Potential prognostic parameters for ETV success include age of patient, cause of hydrocephalus (PIHC vs NPIHC), and the size of the IVth ventricle (indicative of the status of the aqueduct). Failure rates according to the latter two parameters were as follows: PIHC/small IVth – 22%; PIHC/large IVth – 29%; NPIHC/small IVth – 17%; NPIHC/large IVth – 43%. Therefore, the latter group appears to be a group that stands out as having a poorer prognosis for ETV success, and this likely includes those patients with communicating hydrocephalus in whom abnormal CSF absorption may be a factor.
Failure rates by age are as follows: 2-3 months – 20%; 4-6 months – 36%; 7-12 months – 33%; 13-24 months – 25%; >24 months – 0%. The overall success rates were: 68% for children 6 months and younger; 68% for children 1 year and younger; 75% for children 1-2 years of age; no known failures for children 2-21 years. The overall success rate for the entire group was 76%.
There were no serious complications of ETV. 2 patients had CSF leaks, which were resolved.
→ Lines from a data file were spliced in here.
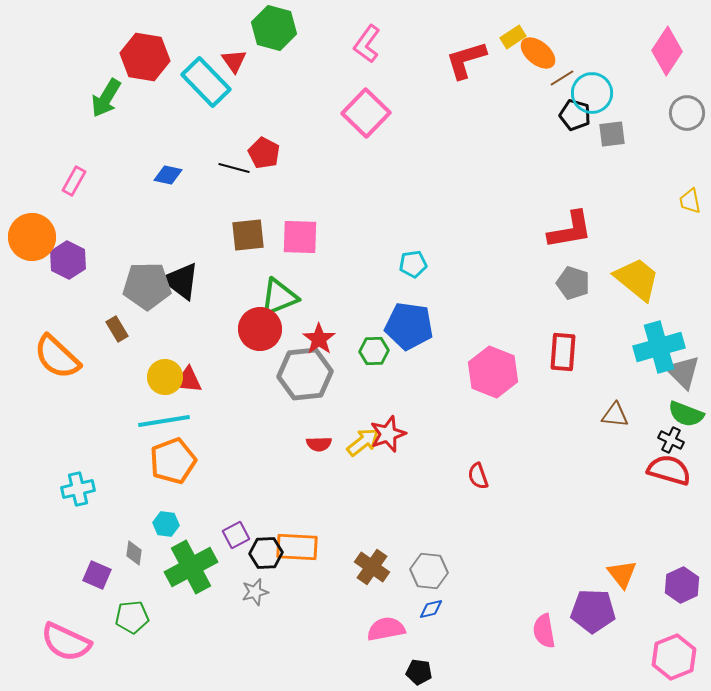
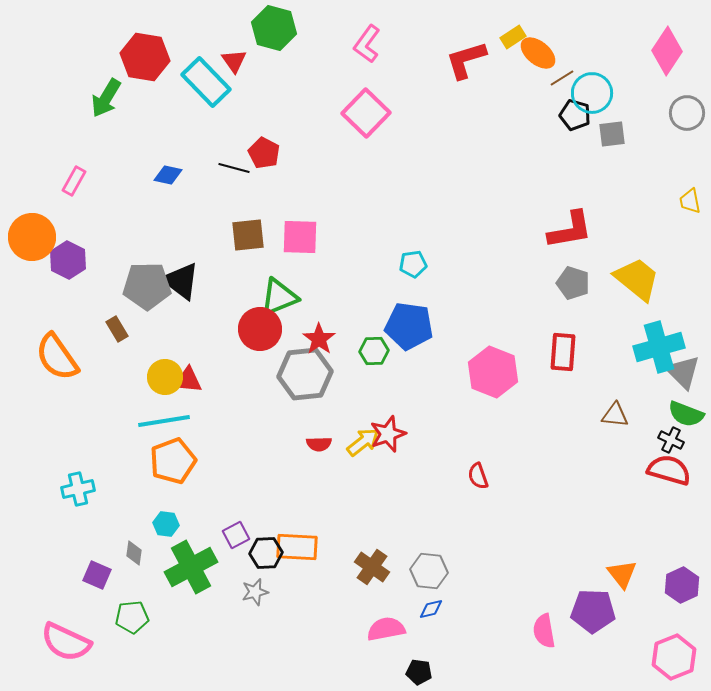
orange semicircle at (57, 357): rotated 12 degrees clockwise
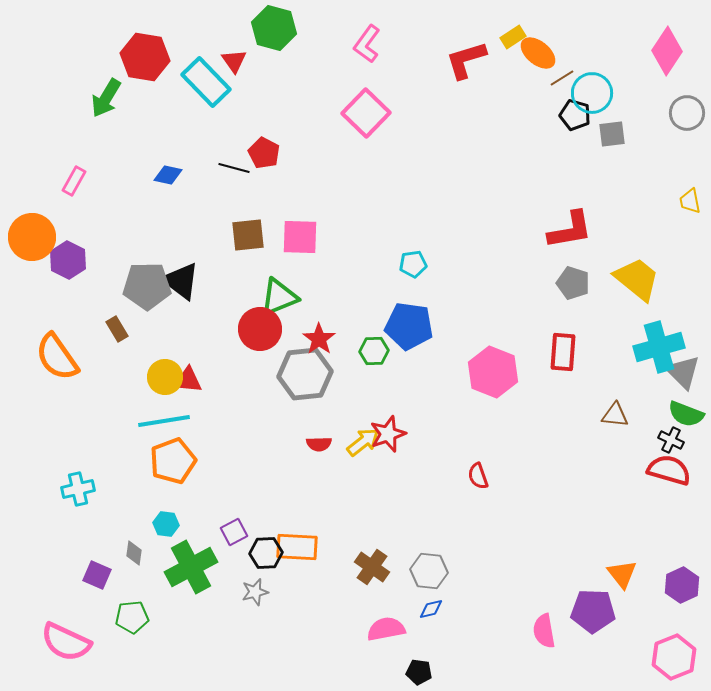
purple square at (236, 535): moved 2 px left, 3 px up
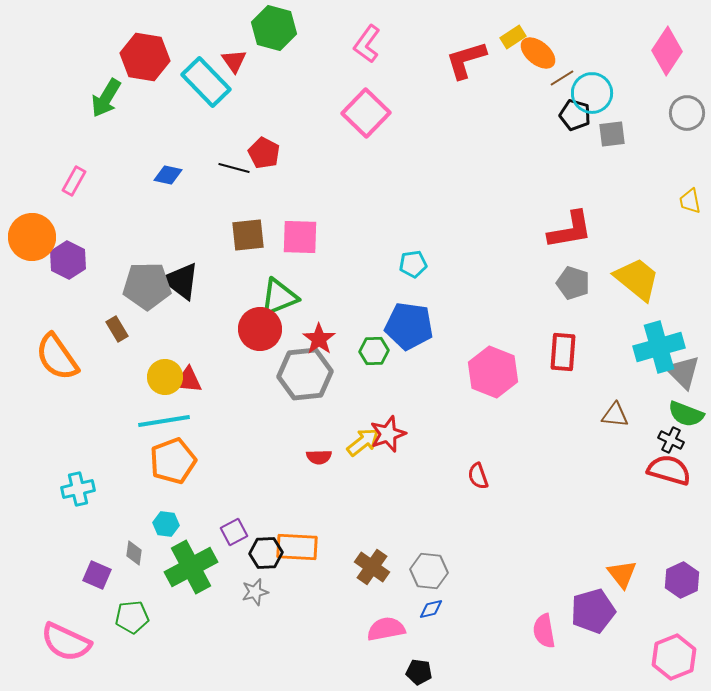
red semicircle at (319, 444): moved 13 px down
purple hexagon at (682, 585): moved 5 px up
purple pentagon at (593, 611): rotated 18 degrees counterclockwise
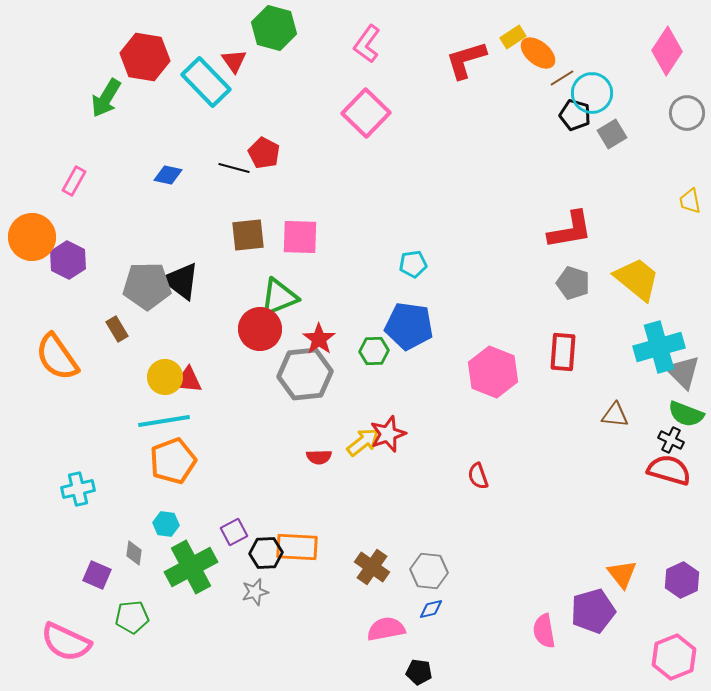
gray square at (612, 134): rotated 24 degrees counterclockwise
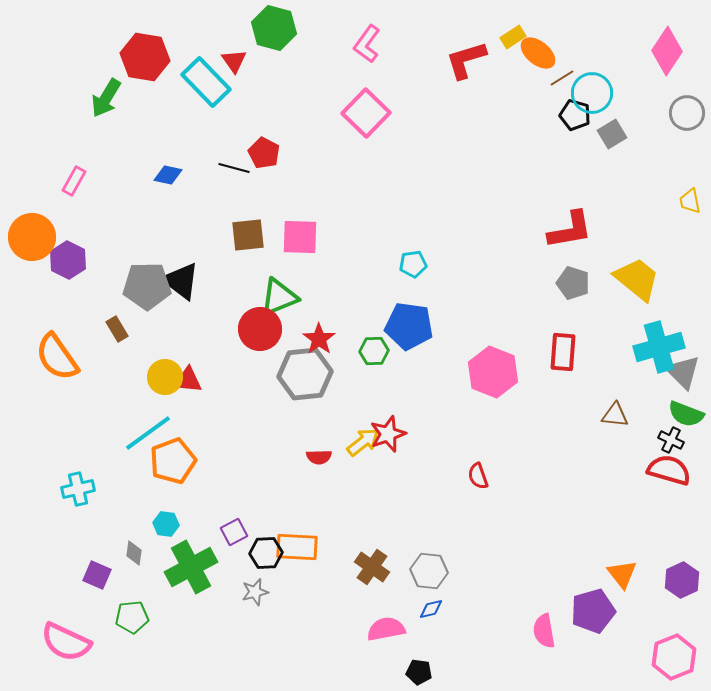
cyan line at (164, 421): moved 16 px left, 12 px down; rotated 27 degrees counterclockwise
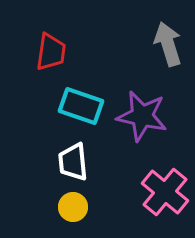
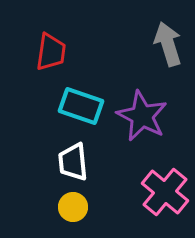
purple star: rotated 15 degrees clockwise
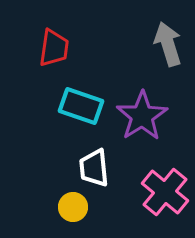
red trapezoid: moved 3 px right, 4 px up
purple star: rotated 12 degrees clockwise
white trapezoid: moved 21 px right, 6 px down
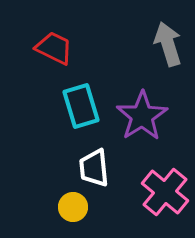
red trapezoid: rotated 72 degrees counterclockwise
cyan rectangle: rotated 54 degrees clockwise
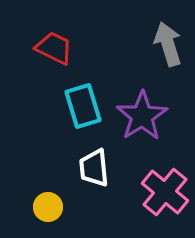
cyan rectangle: moved 2 px right
yellow circle: moved 25 px left
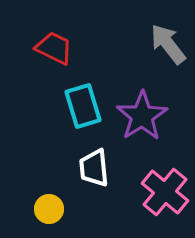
gray arrow: rotated 21 degrees counterclockwise
yellow circle: moved 1 px right, 2 px down
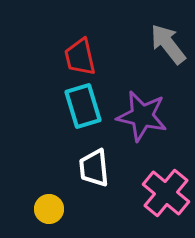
red trapezoid: moved 26 px right, 9 px down; rotated 129 degrees counterclockwise
purple star: rotated 27 degrees counterclockwise
pink cross: moved 1 px right, 1 px down
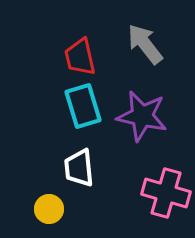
gray arrow: moved 23 px left
white trapezoid: moved 15 px left
pink cross: rotated 24 degrees counterclockwise
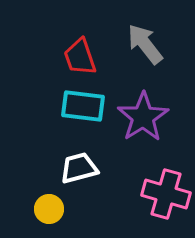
red trapezoid: rotated 6 degrees counterclockwise
cyan rectangle: rotated 66 degrees counterclockwise
purple star: moved 1 px right, 1 px down; rotated 27 degrees clockwise
white trapezoid: rotated 81 degrees clockwise
pink cross: moved 1 px down
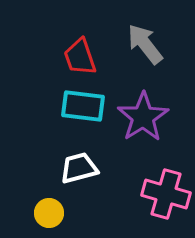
yellow circle: moved 4 px down
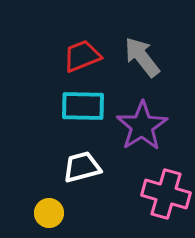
gray arrow: moved 3 px left, 13 px down
red trapezoid: moved 2 px right, 1 px up; rotated 87 degrees clockwise
cyan rectangle: rotated 6 degrees counterclockwise
purple star: moved 1 px left, 9 px down
white trapezoid: moved 3 px right, 1 px up
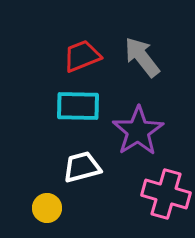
cyan rectangle: moved 5 px left
purple star: moved 4 px left, 5 px down
yellow circle: moved 2 px left, 5 px up
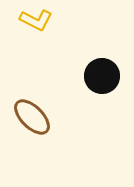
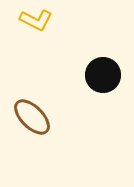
black circle: moved 1 px right, 1 px up
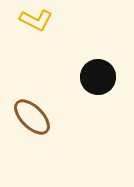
black circle: moved 5 px left, 2 px down
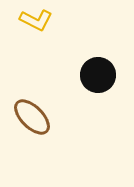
black circle: moved 2 px up
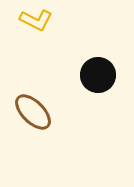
brown ellipse: moved 1 px right, 5 px up
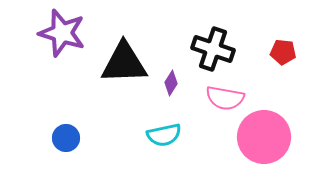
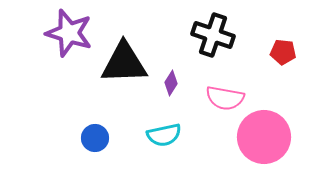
purple star: moved 7 px right
black cross: moved 14 px up
blue circle: moved 29 px right
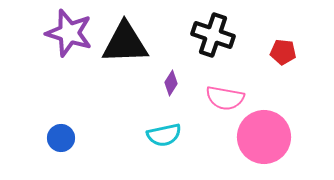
black triangle: moved 1 px right, 20 px up
blue circle: moved 34 px left
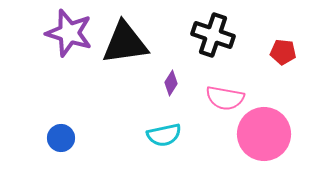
black triangle: rotated 6 degrees counterclockwise
pink circle: moved 3 px up
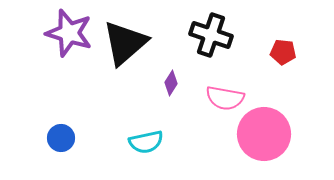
black cross: moved 2 px left
black triangle: rotated 33 degrees counterclockwise
cyan semicircle: moved 18 px left, 7 px down
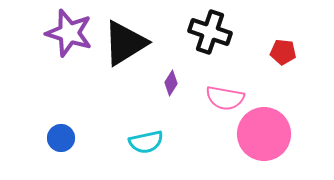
black cross: moved 1 px left, 3 px up
black triangle: rotated 9 degrees clockwise
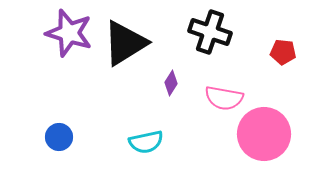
pink semicircle: moved 1 px left
blue circle: moved 2 px left, 1 px up
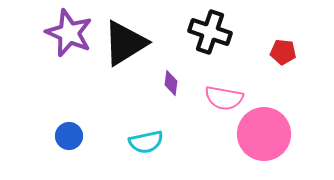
purple star: rotated 6 degrees clockwise
purple diamond: rotated 25 degrees counterclockwise
blue circle: moved 10 px right, 1 px up
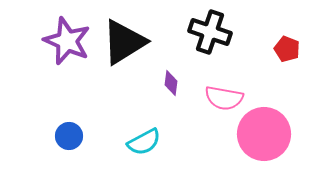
purple star: moved 2 px left, 8 px down
black triangle: moved 1 px left, 1 px up
red pentagon: moved 4 px right, 3 px up; rotated 15 degrees clockwise
cyan semicircle: moved 2 px left; rotated 16 degrees counterclockwise
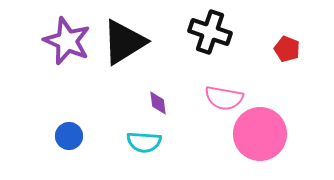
purple diamond: moved 13 px left, 20 px down; rotated 15 degrees counterclockwise
pink circle: moved 4 px left
cyan semicircle: rotated 32 degrees clockwise
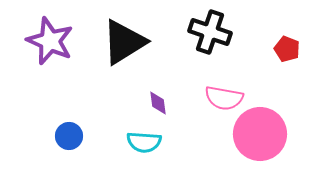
purple star: moved 17 px left
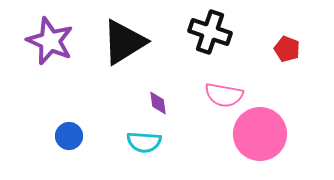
pink semicircle: moved 3 px up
There were no infections.
Conclusions: 1) ETV can be performed safely in this setting. 2) Overall success rate was around 75%. 3) Results were slightly less successful in young infants, but age is not a contraindication. 4) ETV works well for post infectious hydrocephalus (79% success rate). 5) The group with the single highest failure rate was that of patients with non-post infectious hydrocephalus and a large IVth ventricle. 6) ETV should be the first-line therapy for hydrocephalus in the developing world.